HESI RN
HESI Leadership and Management
1. A client with hyperthyroidism is being treated with radioactive iodine. The nurse should teach the client to expect which of the following side effects?
- A. Increased heart rate
- B. Hypothyroidism
- C. Hypercalcemia
- D. Weight loss
Correct answer: B
Rationale: When a client with hyperthyroidism undergoes radioactive iodine treatment, it often leads to hypothyroidism due to the destruction of thyroid tissue. This occurs as a desired outcome of the treatment to reduce the overactive thyroid function. Choices A, C, and D are incorrect. Increased heart rate, hypercalcemia, and weight loss are not expected side effects of radioactive iodine treatment for hyperthyroidism. Instead, the goal is to suppress the overactive thyroid, leading to a hypothyroid state.
2. A nursing student needs to administer potassium chloride intravenously as prescribed to a client with hypokalemia. The nursing instructor determines that the student is unprepared for this procedure if the student states that which of the following is part of the plan for preparation and administration of the potassium?
- A. Obtaining a controlled IV infusion pump
- B. Monitoring urine output during administration
- C. Diluting an appropriate amount of normal saline
- D. Preparing the medication for bolus administration
Correct answer: D
Rationale: The correct answer is preparing the medication for bolus administration (Choice D). Potassium should never be administered as a bolus because it can cause cardiac arrest. It must always be diluted and given slowly. Obtaining a controlled IV infusion pump (Choice A) is essential for accurate delivery, monitoring urine output during administration (Choice B) helps assess the client's response, and diluting an appropriate amount of normal saline (Choice C) is necessary to prevent irritation and ensure safe administration.
3. The nurse is caring for a client with DM who is experiencing ketoacidosis.
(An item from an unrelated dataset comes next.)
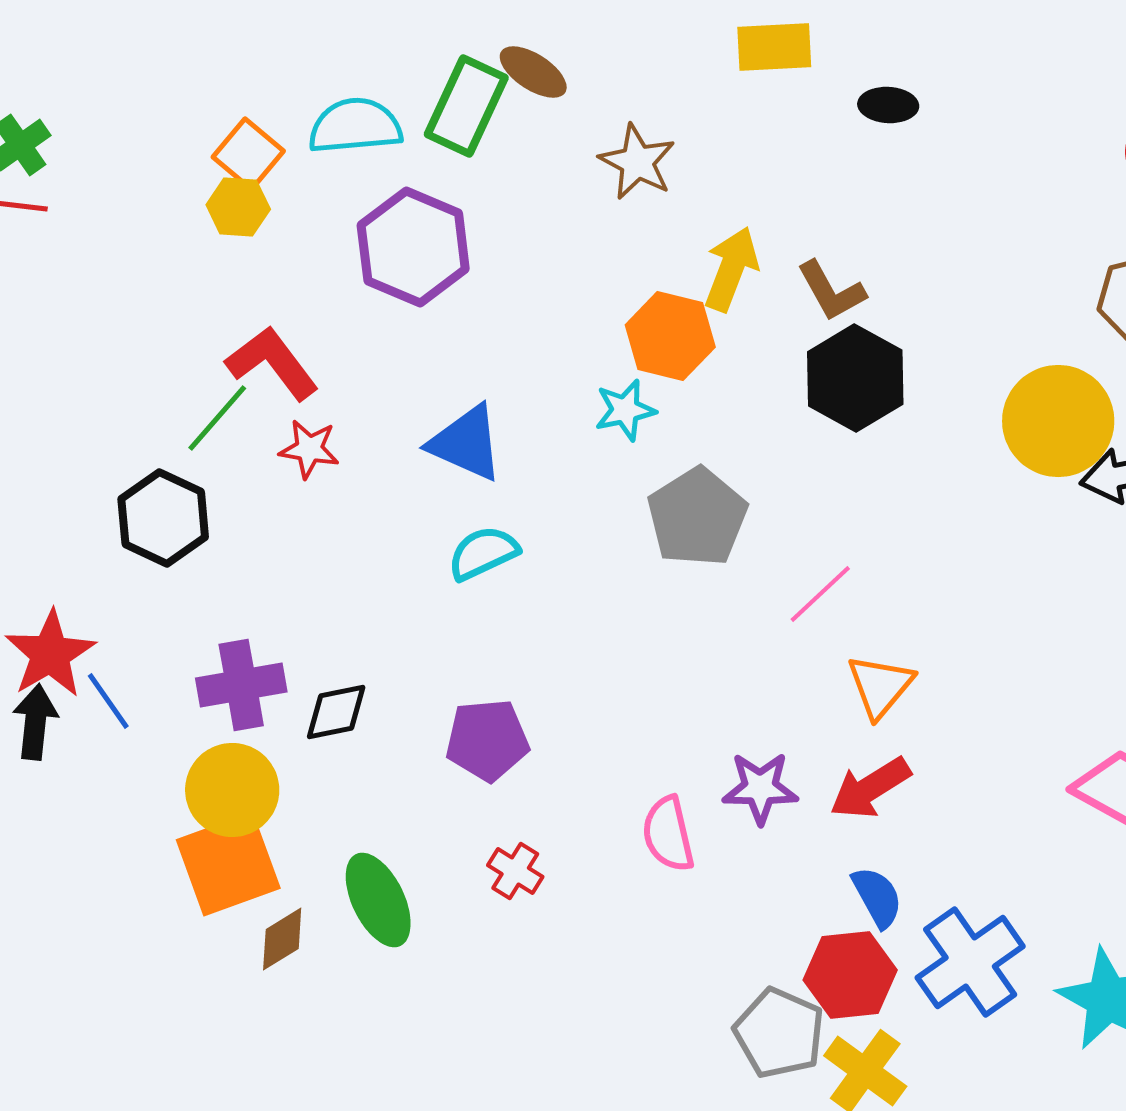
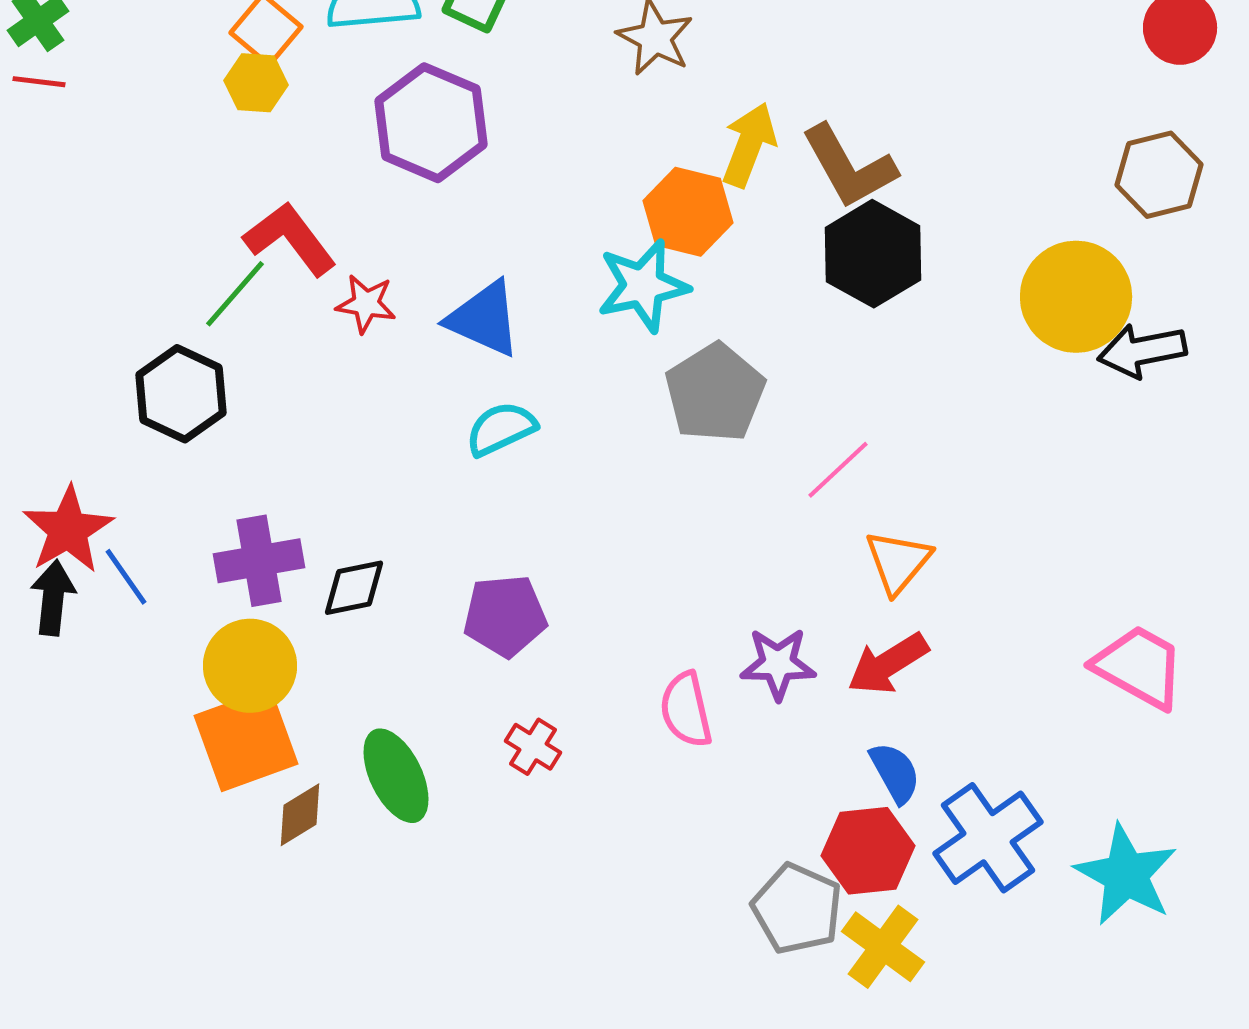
brown L-shape: (831, 291) -> (849, 167), size x1.4
cyan star: (625, 410) -> (643, 286), size x1.5
red star: (309, 449) -> (366, 304), moved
The nurse should prioritize which action?
- A. Administering insulin intravenously.
- B. Giving the client sips of water.
- C. Monitoring the client's urine output.
- D. Applying a heating pad to the client's abdomen.
Correct answer: A
Rationale: Administering insulin intravenously is the priority action for managing diabetic ketoacidosis. Insulin helps lower blood glucose levels and halts the production of ketones, addressing the underlying cause of ketoacidosis. Giving sips of water (Choice B) may be necessary for hydration, but it does not address the immediate life-threatening issue of ketoacidosis. Monitoring urine output (Choice C) is important for assessing renal function but is not the priority over administering insulin. Applying a heating pad (Choice D) is not indicated and can potentially worsen the condition in ketoacidosis.
4. A nurse manager is working to improve patient satisfaction on the unit. Which of the following best describes the nurse manager’s role in this process?
- A. The nurse manager should set clear expectations for patient satisfaction, monitor progress, and provide feedback to staff members to continuously improve patient care.
- B. The nurse manager should gather data on patient satisfaction, identify areas for improvement, and implement strategies to enhance the patient experience.
- C. The nurse manager should develop a patient satisfaction improvement plan, set measurable goals, and track progress over time to ensure continuous improvement.
- D. The nurse manager should involve patients and families in the patient satisfaction improvement process, gather feedback, and use it to make improvements to care delivery.
Correct answer: A
Rationale: The correct answer is A. The nurse manager's role in improving patient satisfaction involves setting clear expectations for patient satisfaction, monitoring progress, and providing feedback to staff members to continuously improve patient care. Choice B is incorrect as gathering data and implementing strategies are typically part of quality improvement initiatives but do not solely define the nurse manager's role. Choice C is incorrect because the nurse manager is responsible for setting expectations and monitoring progress rather than developing the improvement plan. Choice D is incorrect as involving patients and families and gathering feedback are important aspects, but the question specifically asks about the nurse manager's role, which primarily involves setting expectations, monitoring progress, and providing feedback to staff.
5. A patient with acute congestive heart failure is receiving high doses of a diuretic. On assessment, the nurse notes flat neck veins, generalized muscle weakness, and diminished deep tendon reflexes. Suspecting hyponatremia, what additional signs would the nurse expect to note in this patient if hyponatremia were present?
- A. Dry skin
- B. Decreased urinary output
- C. Hyperactive bowel sounds
- D. Increased specific gravity of the urine
Correct answer: C
Rationale: In a patient with hyponatremia, hyperactive bowel sounds are expected due to increased gastrointestinal motility. Dry skin (Choice A) is not a typical sign of hyponatremia. Decreased urinary output (Choice B) is more commonly associated with conditions like dehydration or renal issues, not specifically hyponatremia. Increased specific gravity of the urine (Choice D) is a sign of concentrated urine, which is not a characteristic finding in hyponatremia.